Eric had no idea where they were coming from, or why they had chosen to come here, he only knew that he had to kill every last one of them or they were going to kill him and his friends. So he intended to keep firing until this thing ran out of ammo or they ran out of soldiers. In the end, it was a near thing. By the time the last one fell, the turret was almost totally depleted, and his arms had gone numb from the effort.

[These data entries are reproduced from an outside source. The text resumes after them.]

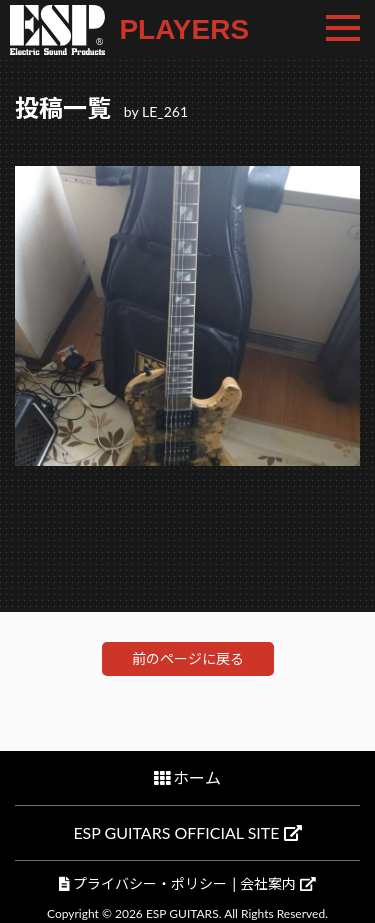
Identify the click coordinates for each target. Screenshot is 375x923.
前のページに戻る (188, 658)
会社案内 (277, 883)
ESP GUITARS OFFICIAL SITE (187, 832)
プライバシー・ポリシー (150, 883)
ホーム (197, 777)
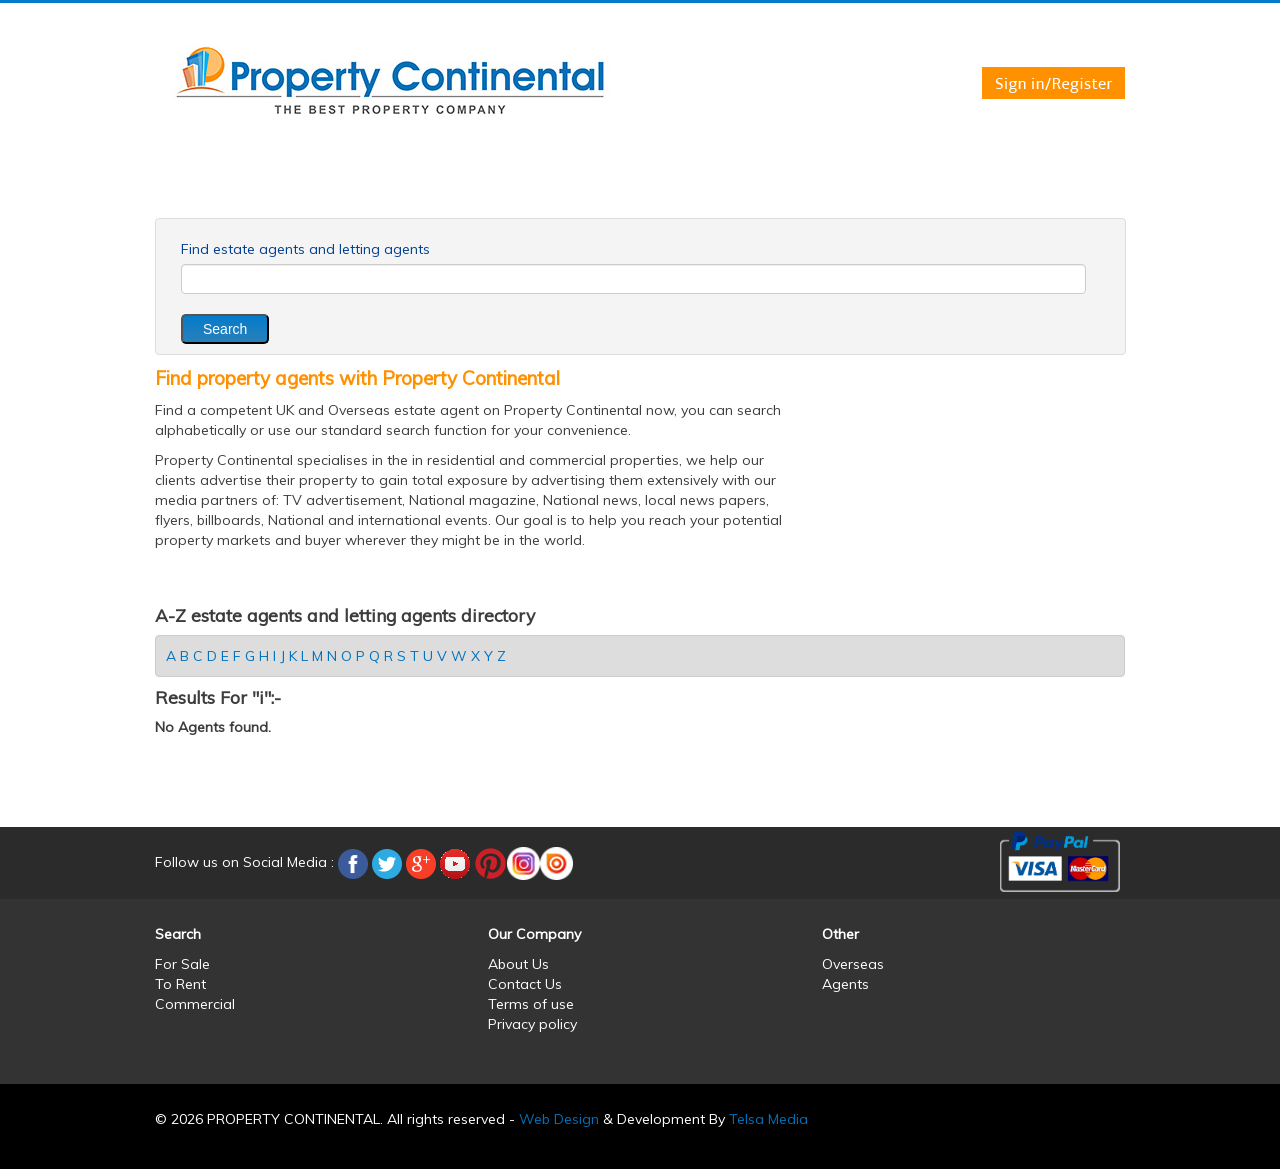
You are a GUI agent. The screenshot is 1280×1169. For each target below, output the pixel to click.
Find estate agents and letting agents (305, 249)
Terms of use (531, 1004)
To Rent (375, 188)
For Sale (281, 188)
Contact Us (525, 984)
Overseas (593, 188)
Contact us (889, 188)
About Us (518, 964)
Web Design (559, 1119)
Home (194, 188)
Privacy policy (532, 1024)
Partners (995, 188)
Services (783, 188)
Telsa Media (768, 1119)
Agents (690, 188)
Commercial (481, 188)
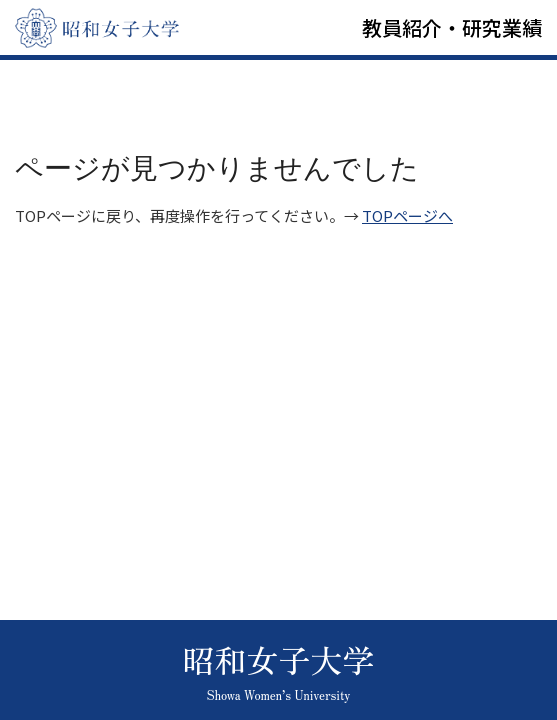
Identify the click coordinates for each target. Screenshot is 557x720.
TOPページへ (407, 215)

Slowly, he released his grip as he realized they were all dead, and no more were showing up. "Holy crap," he muttered, though he could hardly hear himself. Maria approached him. He glanced over at her. "What happened to the Cannon?" he asked, realizing she wasn't holding it any longer, nor was it slung.
"It crapped out on me," she replied. "Went totally dead."
"Great," he muttered.
"Can we go? Please?" Laidlaw asked.
"We really should get out of here before even more of them show up," Li said.
Eric nodded. "Let's get the hell out of here."
They left the Black Ops encampment and then jogged across the final stretch of the corpse-littered valley. Eric tensed up, waiting for some new catastrophe to fall into their lap, some new personal apocalypse to smash into them, but they reached the garage without further incident. And they found an intact black SUV waiting for them.
There were even keys in the ignition.
Eric got into the driver's seat after they cleared the area and the car, and turned the key. The vehicle started up without a problem. The gas tank was nearly full.
"Holy crap," he muttered as the others got in.
"So, I mean...is this it? Are we really getting out of here?" Li asked quietly.
"Only one way to find out."
He pulled out of the parking spot and drove through the garage, to the opposite side, and out through the exit there. A long, lonely stretch of desert road awaited them. There were a few corpses out here, but no fighting, nothing alive.
A feeling of total unreality, like he was completely detached from his body, fell over Eric as he began driving down the road. It was a sense of utter dislocation, like some strange combination of being wildly dizzy and having a dream at the same time. None of this felt real. After everything that had happened, all the killing, the death, the murder, the blood and guts and dead bodies, the close calls and near misses…
To finally be here just didn't feel like it was actually happening.
Eric tightened his grip on the steering wheel and sped up. He glanced in the rearview, at the retreating structure of the parking garage.
"I think we made it," he said.
And that was when a tremendous flash of light burst into being, and the car rocked violently, and he heard the others screaming.
And then…
He felt like he was floating, and he screamed along with them.